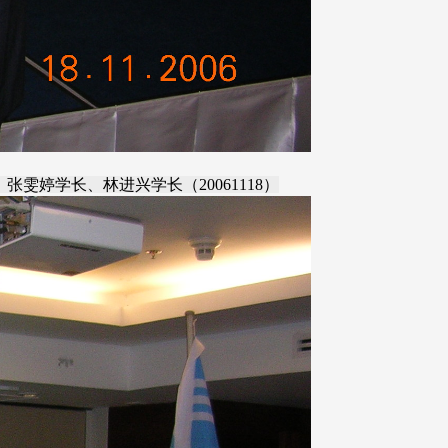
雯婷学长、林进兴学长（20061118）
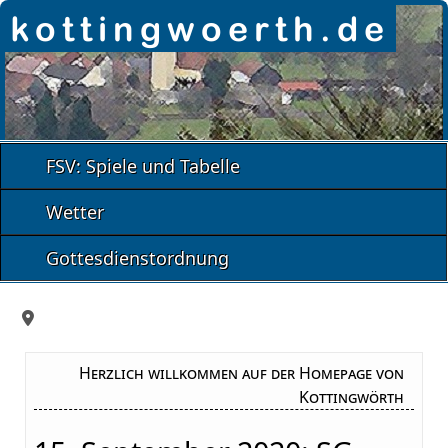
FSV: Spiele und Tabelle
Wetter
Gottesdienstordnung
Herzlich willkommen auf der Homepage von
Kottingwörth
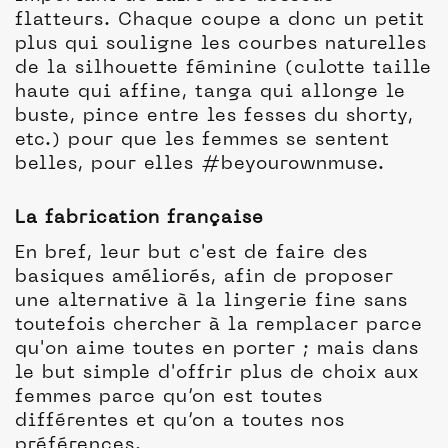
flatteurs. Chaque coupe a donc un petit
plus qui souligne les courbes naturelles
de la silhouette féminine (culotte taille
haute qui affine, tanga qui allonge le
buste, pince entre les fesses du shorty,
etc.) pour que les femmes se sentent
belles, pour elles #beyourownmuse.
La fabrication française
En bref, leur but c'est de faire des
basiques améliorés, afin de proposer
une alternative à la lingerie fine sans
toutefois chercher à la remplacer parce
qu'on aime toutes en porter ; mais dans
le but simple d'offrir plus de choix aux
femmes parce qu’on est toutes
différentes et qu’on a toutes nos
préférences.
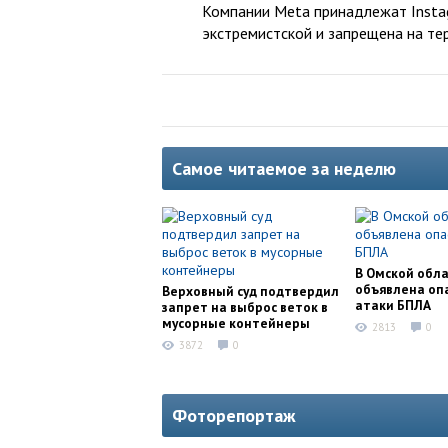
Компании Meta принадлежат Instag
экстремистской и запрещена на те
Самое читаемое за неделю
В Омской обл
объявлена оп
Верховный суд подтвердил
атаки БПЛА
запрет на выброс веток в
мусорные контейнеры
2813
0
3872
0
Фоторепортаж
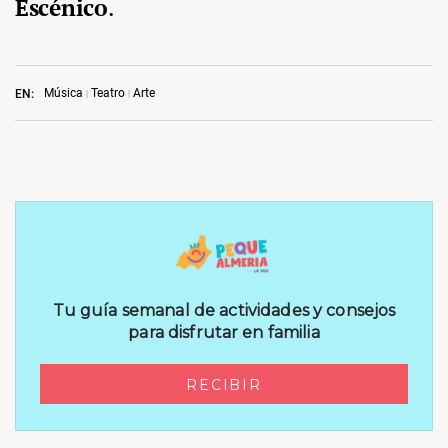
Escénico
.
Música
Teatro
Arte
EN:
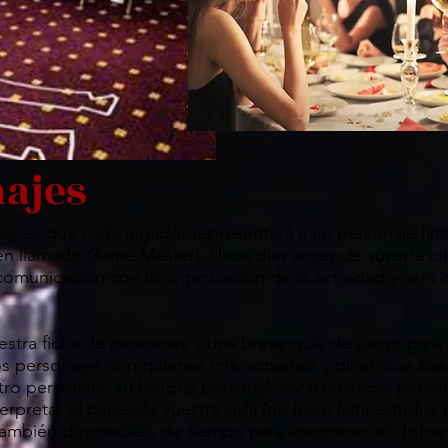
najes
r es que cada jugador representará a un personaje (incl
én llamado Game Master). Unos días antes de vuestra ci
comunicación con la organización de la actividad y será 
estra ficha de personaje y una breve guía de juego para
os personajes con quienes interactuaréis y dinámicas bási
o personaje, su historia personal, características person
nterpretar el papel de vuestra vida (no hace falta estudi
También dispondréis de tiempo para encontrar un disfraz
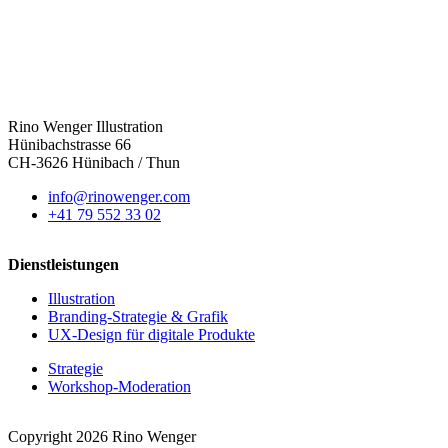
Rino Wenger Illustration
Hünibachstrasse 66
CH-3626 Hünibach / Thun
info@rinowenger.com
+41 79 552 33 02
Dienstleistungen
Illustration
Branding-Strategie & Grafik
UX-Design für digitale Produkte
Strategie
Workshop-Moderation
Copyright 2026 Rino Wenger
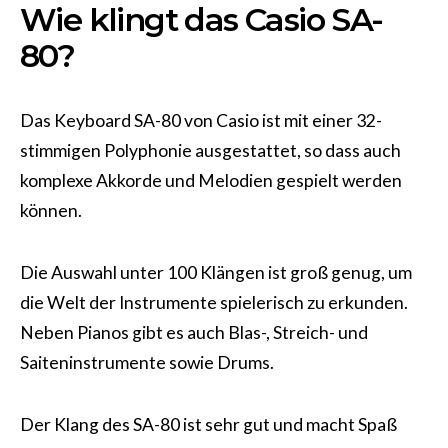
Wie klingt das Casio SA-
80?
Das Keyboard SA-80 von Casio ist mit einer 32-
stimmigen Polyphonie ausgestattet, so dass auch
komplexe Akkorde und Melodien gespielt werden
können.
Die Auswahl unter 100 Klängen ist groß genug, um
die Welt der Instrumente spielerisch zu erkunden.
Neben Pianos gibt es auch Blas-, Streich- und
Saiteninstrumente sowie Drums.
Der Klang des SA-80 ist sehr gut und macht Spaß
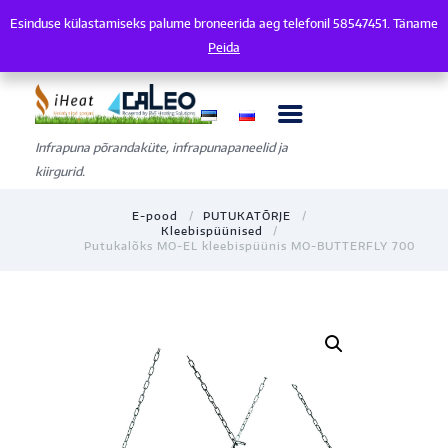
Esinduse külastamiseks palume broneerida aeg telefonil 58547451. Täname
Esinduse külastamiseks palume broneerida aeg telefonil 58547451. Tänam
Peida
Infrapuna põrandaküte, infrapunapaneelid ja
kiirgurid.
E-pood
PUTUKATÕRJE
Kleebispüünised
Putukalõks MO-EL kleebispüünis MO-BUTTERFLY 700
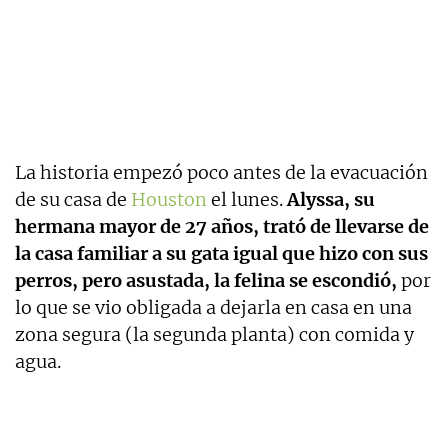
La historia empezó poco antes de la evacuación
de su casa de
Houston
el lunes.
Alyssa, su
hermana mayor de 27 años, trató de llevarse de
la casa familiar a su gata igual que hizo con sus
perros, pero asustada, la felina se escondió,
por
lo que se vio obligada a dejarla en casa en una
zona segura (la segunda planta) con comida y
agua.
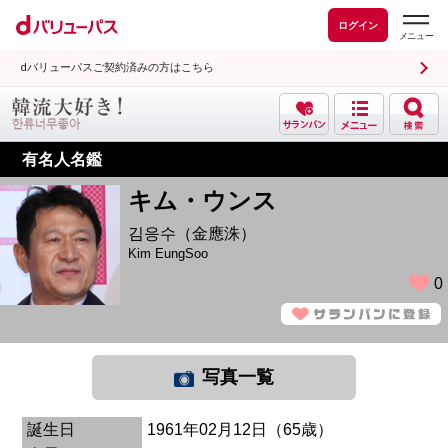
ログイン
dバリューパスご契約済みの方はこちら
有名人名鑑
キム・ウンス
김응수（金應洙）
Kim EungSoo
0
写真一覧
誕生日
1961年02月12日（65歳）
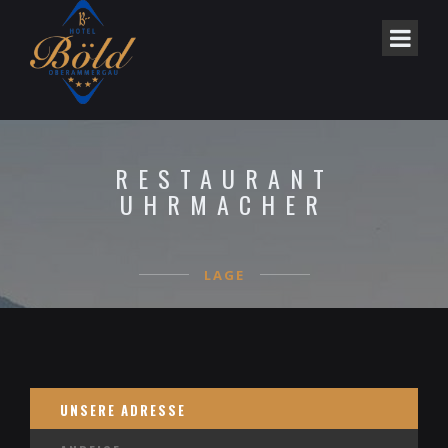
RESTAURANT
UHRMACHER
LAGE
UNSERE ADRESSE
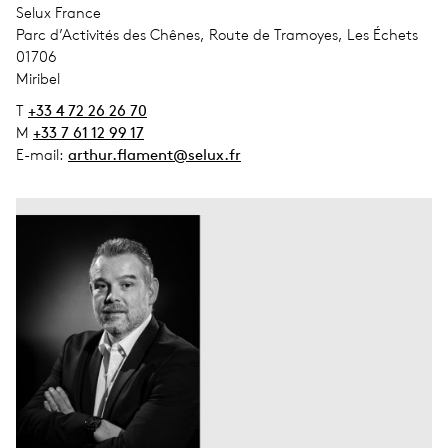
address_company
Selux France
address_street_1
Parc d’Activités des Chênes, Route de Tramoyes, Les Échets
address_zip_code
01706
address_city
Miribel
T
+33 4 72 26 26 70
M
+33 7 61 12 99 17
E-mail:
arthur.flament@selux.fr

***

#### [TRY IT]
Give back the material word for word, leaving out its pictures.

#### [WORKED SOLUTION]
雯婷学长、林进兴学长（20061118）
FSV: Spiele und Tabelle
Wetter
Gottesdienstordnung
Herzlich willkommen auf der Homepage von
Kottingwörth
flatteurs. Chaque coupe a donc un petit
plus qui souligne les courbes naturelles
de la silhouette féminine (culotte taille
haute qui affine, tanga qui allonge le
buste, pince entre les fesses du shorty,
etc.) pour que les femmes se sentent
belles, pour elles #beyourownmuse.
La fabrication française
En bref, leur but c'est de faire des
basiques améliorés, afin de proposer
une alternative à la lingerie fine sans
toutefois chercher à la remplacer parce
qu'on aime toutes en porter ; mais dans
le but simple d'offrir plus de choix aux
femmes parce qu’on est toutes
différentes et qu’on a toutes nos
préférences.
Компании Meta принадлежат Instag
экстремистской и запрещена на те
Самое читаемое за неделю
В Омской обл
объявлена оп
Верховный суд подтвердил
атаки БПЛА
запрет на выброс веток в
мусорные контейнеры
2813
0
3872
0
Фоторепортаж
Escénico
.
Música
Teatro
Arte
EN:
najes
r es que cada jugador representará a un personaje (incl
én llamado Game Master). Unos días antes de vuestra ci
comunicación con la organización de la actividad y será 
estra ficha de personaje y una breve guía de juego para
os personajes con quienes interactuaréis y dinámicas bási
o personaje, su historia personal, características person
nterpretar el papel de vuestra vida (no hace falta estudi
También dispondréis de tiempo para encontrar un disfraz
Rino Wenger Illustration
Hünibachstrasse 66
CH-3626 Hünibach / Thun
info@rinowenger.com
+41 79 552 33 02
Dienstleistungen
Illustration
Branding-Strategie & Grafik
UX-Design für digitale Produkte
Strategie
Workshop-Moderation
Copyright 2026 Rino Wenger
Wie klingt das Casio SA-
80?
Das Keyboard SA-80 von Casio ist mit einer 32-
stimmigen Polyphonie ausgestattet, so dass auch
komplexe Akkorde und Melodien gespielt werden
können.
Die Auswahl unter 100 Klängen ist groß genug, um
die Welt der Instrumente spielerisch zu erkunden.
Neben Pianos gibt es auch Blas-, Streich- und
Saiteninstrumente sowie Drums.
Der Klang des SA-80 ist sehr gut und macht Spaß
Esinduse külastamiseks palume broneerida aeg telefonil 58547451. Täname
Esinduse külastamiseks palume broneerida aeg telefonil 58547451. Tänam
Peida
Infrapuna põrandaküte, infrapunapaneelid ja
kiirgurid.
E-pood
PUTUKATÕRJE
Kleebispüünised
Putukalõks MO-EL kleebispüünis MO-BUTTERFLY 700
La historia empezó poco antes de la evacuación
de su casa de
Houston
el lunes.
Alyssa, su
hermana mayor de 27 años, trató de llevarse de
la casa familiar a su gata igual que hizo con sus
perros, pero asustada, la felina se escondió,
por
lo que se vio obligada a dejarla en casa en una
zona segura (la segunda planta) con comida y
agua.
ログイン
dバリューパスご契約済みの方はこちら
有名人名鑑
キム・ウンス
김응수（金應洙）
Kim EungSoo
0
写真一覧
誕生日
1961年02月12日（65歳）
RESTAURANT
UHRMACHER
LAGE
UNSERE ADRESSE
address_company
Selux France
address_street_1
Parc d’Activités des Chênes, Route de Tramoyes, Les Échets
address_zip_code
01706
address_city
Miribel
T
+33 4 72 26 26 70
M
+33 7 61 12 99 17
E-mail:
arthur.flament@selux.fr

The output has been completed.